Best Actor In a Supporting Role
Kenneth Branagh - My Week With Marilyn
Jonah Hill* - Moneyball
Nick Nolte - Warrior
Christopher Plummer - Beginners
Max von Sydow - Extremely Loud & Incredibly Close
Jonah Hill won’t win.
Jonah Hill should win.
Jonah Hill is about to get robbed.
I feel for Jonah Hill.
. . . Actually, no, not moving on. How come Uggie (the dog) from The Artist wasn’t nominated??? COME ON, ACADEMY. COME ON.
Best Actress In a Leading Role
Glenn Close - Albert Nobbs
Viola Davis - The Help
Rooney Mara - The Girl with the Dragon Tattoo
Meryl Streep - The Iron Lady
Michelle Williams* - My Week With Marilyn
Can I say, I really wanted to pick Rooney Mara here? Can I say, I’m a fan of Rooney Mara. Like a huge fan. Loved her performance; she was lights out hot. But can I say she was better than Noomi Rapace in the Swedish version of Tattoo? Actually, no I cannot.
Best Actor In a Leading Role
Demián Bichir - A Better Life
George Clooney - The Descendants
Jean Dujardin* - The Artist
Gary Oldman - Tinker Tailor Soldier Spy
Brad Pitt - Moneyball
Clooney’s going to win because Clooney’s all about winning.
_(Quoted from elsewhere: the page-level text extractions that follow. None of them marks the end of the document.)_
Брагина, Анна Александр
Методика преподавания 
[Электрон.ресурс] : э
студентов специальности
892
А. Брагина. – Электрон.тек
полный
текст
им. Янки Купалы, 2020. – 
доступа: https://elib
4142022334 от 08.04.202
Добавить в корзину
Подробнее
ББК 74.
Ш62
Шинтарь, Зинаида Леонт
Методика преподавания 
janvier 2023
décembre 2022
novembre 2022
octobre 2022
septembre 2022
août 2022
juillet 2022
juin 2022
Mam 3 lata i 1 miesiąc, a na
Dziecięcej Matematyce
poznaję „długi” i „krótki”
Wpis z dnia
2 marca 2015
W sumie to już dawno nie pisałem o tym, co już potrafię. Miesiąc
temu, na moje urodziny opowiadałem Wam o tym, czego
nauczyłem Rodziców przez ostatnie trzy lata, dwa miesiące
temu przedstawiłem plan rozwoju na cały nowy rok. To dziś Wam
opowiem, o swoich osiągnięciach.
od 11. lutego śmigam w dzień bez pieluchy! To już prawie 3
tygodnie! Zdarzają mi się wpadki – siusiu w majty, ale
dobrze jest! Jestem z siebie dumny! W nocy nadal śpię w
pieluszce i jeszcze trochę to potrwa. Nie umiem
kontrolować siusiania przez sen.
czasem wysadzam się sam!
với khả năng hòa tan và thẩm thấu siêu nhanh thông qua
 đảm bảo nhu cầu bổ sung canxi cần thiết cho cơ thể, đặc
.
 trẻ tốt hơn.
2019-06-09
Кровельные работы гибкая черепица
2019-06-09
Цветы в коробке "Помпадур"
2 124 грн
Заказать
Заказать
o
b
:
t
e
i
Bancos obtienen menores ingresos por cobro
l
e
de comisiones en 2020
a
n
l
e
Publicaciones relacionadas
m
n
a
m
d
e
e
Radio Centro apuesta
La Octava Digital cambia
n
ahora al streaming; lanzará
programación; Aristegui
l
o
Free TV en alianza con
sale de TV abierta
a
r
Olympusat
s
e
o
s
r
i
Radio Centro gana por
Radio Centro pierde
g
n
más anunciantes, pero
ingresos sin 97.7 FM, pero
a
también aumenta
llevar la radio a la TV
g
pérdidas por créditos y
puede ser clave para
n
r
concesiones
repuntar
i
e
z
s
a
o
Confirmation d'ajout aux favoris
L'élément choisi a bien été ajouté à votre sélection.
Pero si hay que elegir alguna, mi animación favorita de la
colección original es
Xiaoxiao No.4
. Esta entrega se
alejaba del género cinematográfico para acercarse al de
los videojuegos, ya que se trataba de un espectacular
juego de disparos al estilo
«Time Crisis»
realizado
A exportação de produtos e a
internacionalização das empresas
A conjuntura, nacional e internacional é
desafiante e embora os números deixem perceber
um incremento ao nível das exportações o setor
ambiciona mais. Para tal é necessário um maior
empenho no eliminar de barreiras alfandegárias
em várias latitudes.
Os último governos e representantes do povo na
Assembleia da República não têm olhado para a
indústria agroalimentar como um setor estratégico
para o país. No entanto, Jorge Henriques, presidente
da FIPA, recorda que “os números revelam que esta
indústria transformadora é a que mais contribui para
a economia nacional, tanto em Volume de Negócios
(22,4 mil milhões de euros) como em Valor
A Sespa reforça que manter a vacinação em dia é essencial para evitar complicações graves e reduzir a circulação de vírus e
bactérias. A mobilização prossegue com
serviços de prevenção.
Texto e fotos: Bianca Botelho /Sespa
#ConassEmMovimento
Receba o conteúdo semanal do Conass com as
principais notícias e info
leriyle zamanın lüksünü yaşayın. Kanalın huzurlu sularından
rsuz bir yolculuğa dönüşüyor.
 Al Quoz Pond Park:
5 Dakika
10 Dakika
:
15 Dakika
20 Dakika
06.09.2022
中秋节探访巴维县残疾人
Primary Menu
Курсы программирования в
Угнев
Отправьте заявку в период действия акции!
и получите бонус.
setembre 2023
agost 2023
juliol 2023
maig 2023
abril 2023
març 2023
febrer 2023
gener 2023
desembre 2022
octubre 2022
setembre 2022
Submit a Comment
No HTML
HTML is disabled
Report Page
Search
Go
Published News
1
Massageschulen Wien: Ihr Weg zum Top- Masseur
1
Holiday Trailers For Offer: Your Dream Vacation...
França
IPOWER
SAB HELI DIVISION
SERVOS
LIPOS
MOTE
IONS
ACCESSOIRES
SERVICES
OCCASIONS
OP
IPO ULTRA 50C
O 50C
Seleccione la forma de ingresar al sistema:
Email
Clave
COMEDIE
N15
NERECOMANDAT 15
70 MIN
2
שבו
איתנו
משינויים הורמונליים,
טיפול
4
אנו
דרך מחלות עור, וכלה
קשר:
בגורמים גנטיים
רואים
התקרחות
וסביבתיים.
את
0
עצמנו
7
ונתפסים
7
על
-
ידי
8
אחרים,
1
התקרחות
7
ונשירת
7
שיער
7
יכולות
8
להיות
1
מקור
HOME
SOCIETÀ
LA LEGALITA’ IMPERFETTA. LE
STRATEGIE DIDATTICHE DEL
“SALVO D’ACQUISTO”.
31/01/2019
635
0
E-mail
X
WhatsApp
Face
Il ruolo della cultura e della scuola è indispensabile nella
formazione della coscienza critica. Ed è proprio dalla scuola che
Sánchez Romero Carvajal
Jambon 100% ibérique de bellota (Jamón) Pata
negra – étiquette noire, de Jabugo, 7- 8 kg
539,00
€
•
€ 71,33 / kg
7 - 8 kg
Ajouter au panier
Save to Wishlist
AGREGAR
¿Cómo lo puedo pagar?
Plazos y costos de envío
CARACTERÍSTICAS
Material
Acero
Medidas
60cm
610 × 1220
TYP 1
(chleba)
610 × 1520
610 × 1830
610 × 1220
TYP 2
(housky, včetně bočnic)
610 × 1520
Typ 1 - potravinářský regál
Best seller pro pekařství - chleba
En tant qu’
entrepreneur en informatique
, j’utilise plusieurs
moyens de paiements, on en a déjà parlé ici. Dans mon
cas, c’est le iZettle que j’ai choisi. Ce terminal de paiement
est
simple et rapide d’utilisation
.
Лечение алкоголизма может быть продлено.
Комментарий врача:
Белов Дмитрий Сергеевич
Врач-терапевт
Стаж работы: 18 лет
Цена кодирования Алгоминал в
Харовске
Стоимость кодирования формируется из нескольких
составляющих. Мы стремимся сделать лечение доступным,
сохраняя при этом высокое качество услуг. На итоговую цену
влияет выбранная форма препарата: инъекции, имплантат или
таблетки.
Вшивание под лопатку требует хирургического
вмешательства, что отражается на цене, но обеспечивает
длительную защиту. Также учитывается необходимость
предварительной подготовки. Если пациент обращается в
Dujardin should win because he did three things I want out of my moviegoing experience (see below). I hope Dujardin wins. Say what I will about The Artist—and there are a couple of unpopular things I have to say in a moment—the performances were all awesome.
Michel Hazanavicius* - The Artist
Alexander Payne - The Descendants
Martin Scorsese - Hugo
Woody Allen - Midnight in Paris
Terrence Malick - The Tree of Life
I just want to say that I hope Malick doesn’t win. 35 minutes of that film robbed my life. I don’t care that he’s an auteur, I don’t care how deep his messages are. When I go to the movies I want one of three things to happen:
1. I should be entertained. I wasn’t.
2. I should be educated or enlightened. I wasn’t. (And this point was a particular fail.)
3. I should be riveted in some deep, profound way. OK, maybe the whole power of God creating the heavens and the earth was cool, but while watching this stretch of the film I kept battling my urge to stand up and leave. No, no, no.
Extremely Loud & Incredibly Close*
Midnight in Paris
The Tree of Life
The Artist is a fantastic feature, but with all the praise it’s getting, I felt something was missing. The execution was great, but I still felt a degree of sloppiness. I don’t know. If it wins, I won’t complain.